The separator and the eager ACE-Step weights never occupy VRAM at the same time. Before Mel-Band RoFormer loads, the resident ACE-Step context parks its eager modules in system RAM; the separator runs in the vacated space, is released, and only then does ACE-Step return. This is unconditional by default — not gated on a free-VRAM heuristic.

Changes

1. Melband VRAM parking (acestep/engine/model_context.py, acestep/streaming/stems.py)

  • ModelContext gains a placement lock and vram_parked(): eager modules (DiT, VAE, text encoder) + silence latent move to CPU, freed pages return to CUDA, everything restores on exit (exception-safe, reentrant).

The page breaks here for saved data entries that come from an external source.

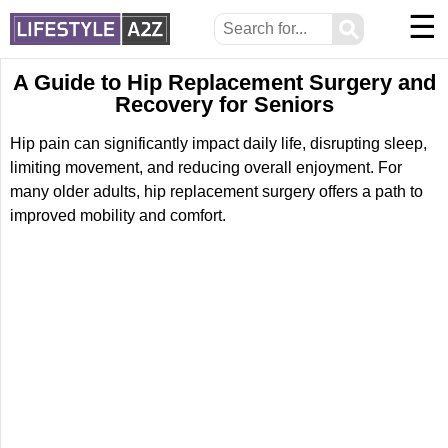
☰
⚲
A Guide to Hip Replacement Surgery and
Recovery for Seniors
Hip pain can significantly impact daily life, disrupting sleep,
limiting movement, and reducing overall enjoyment. For
many older adults, hip replacement surgery offers a path to
improved mobility and comfort.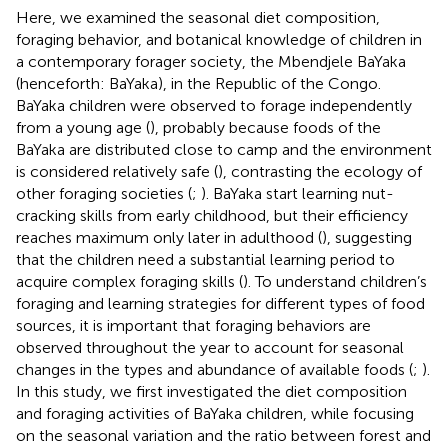
Here, we examined the seasonal diet composition,
foraging behavior, and botanical knowledge of children in
a contemporary forager society, the Mbendjele BaYaka
(henceforth: BaYaka), in the Republic of the Congo.
BaYaka children were observed to forage independently
from a young age (
), probably because foods of the
BaYaka are distributed close to camp and the environment
is considered relatively safe (
), contrasting the ecology of
other foraging societies (
;
). BaYaka start learning nut-
cracking skills from early childhood, but their efficiency
reaches maximum only later in adulthood (
), suggesting
that the children need a substantial learning period to
acquire complex foraging skills (
). To understand children’s
foraging and learning strategies for different types of food
sources, it is important that foraging behaviors are
observed throughout the year to account for seasonal
changes in the types and abundance of available foods (
;
).
In this study, we first investigated the diet composition
and foraging activities of BaYaka children, while focusing
on the seasonal variation and the ratio between forest and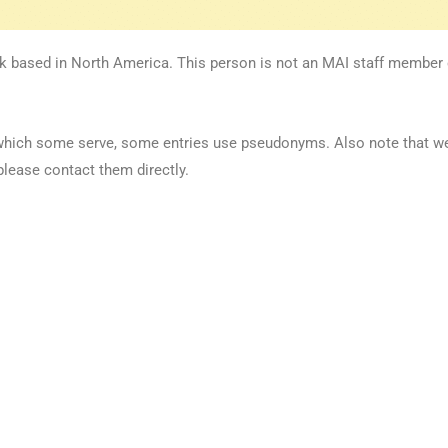
k based in North America. This person is not an MAI staff member or
 in which some serve, some entries use pseudonyms. Also note that 
please contact them directly.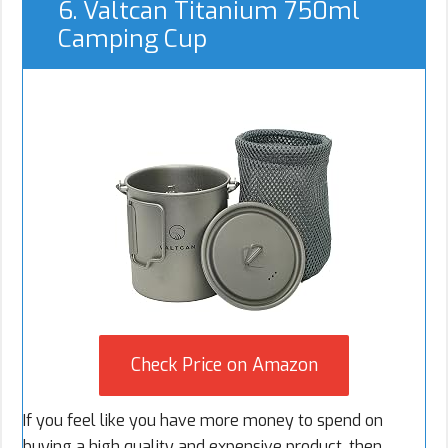
6. Valtcan Titanium 750ml
Camping Cup
Check Price on Amazon
If you feel like you have more money to spend on
buying a high quality and expensive product, then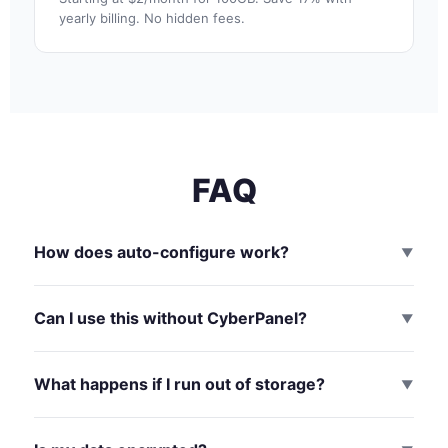
yearly billing. No hidden fees.
FAQ
How does auto-configure work?
▼
Can I use this without CyberPanel?
▼
What happens if I run out of storage?
▼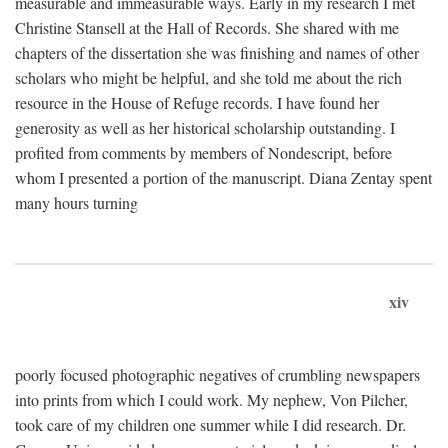
measurable and immeasurable ways. Early in my research I met
Christine Stansell at the Hall of Records. She shared with me
chapters of the dissertation she was finishing and names of other
scholars who might be helpful, and she told me about the rich
resource in the House of Refuge records. I have found her
generosity as well as her historical scholarship outstanding. I
profited from comments by members of Nondescript, before
whom I presented a portion of the manuscript. Diana Zentay spent
many hours turning
xiv
poorly focused photographic negatives of crumbling newspapers
into prints from which I could work. My nephew, Von Pilcher,
took care of my children one summer while I did research. Dr.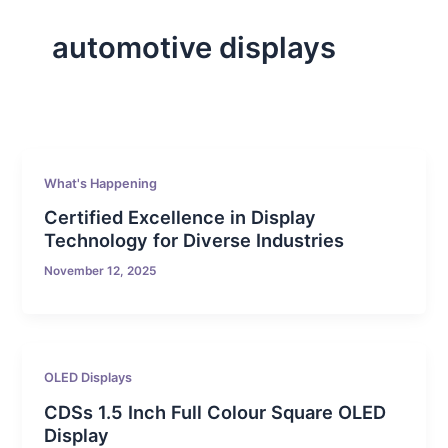
automotive displays
What's Happening
Certified Excellence in Display
Technology for Diverse Industries
November 12, 2025
OLED Displays
CDSs 1.5 Inch Full Colour Square OLED
Display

TRT engines are untouched (their memory belongs to execution contexts).
  • Every eager-module consumer routes through _load_model_context(), which takes the same lock — a concurrent op (prompt re-encode, timbre/structure set) issued mid-park blocks until restore instead of running GPU inputs against CPU weights.
  • Park policy via DEMON_MELBAND_VRAM_PARK: always (default), auto (only when claimable VRAM < DEMON_MELBAND_VRAM_RESERVE_GB, default 6.0), never.
  • Structured stems_vram phase=... telemetry at every transition (before/parked/loaded/separated/released/restored).

2. Upload-encoder lifecycle (ws_adapter.py, acestep/engine/session.py)

  • Built parked: constructed with offload_to_cpu=True, offload_dit_to_cpu=True (new Session passthrough) so weights land in system RAM — no ~6 GB construction spike next to the live session — then flipped to resident mode governed by the park protocol.
  • Generation stack stripped: uploads execute exactly three model surfaces (VAE encode, semantic extract, conditioning encoder). _strip_upload_encoder_generation_stack() drops the DiT decoder (1,575,458,880 params, ~3.2 GB) and the eager DiffusionEngine at construction. The per-upload GPU restore is the ~1.3 GB conditioning stack, not a 4.7 GB model copy — this is what fits uploads inside the headroom of a 120 s-profile session.
  • Persistently offloaded after each upload's background rip (offload_eager_to_cpu()); _load_model_context() lazily restores only the modules the next upload touches.
  • Phase-1 encode catches a CUDA OOM once, returns torch's cached pages, and retries before failing.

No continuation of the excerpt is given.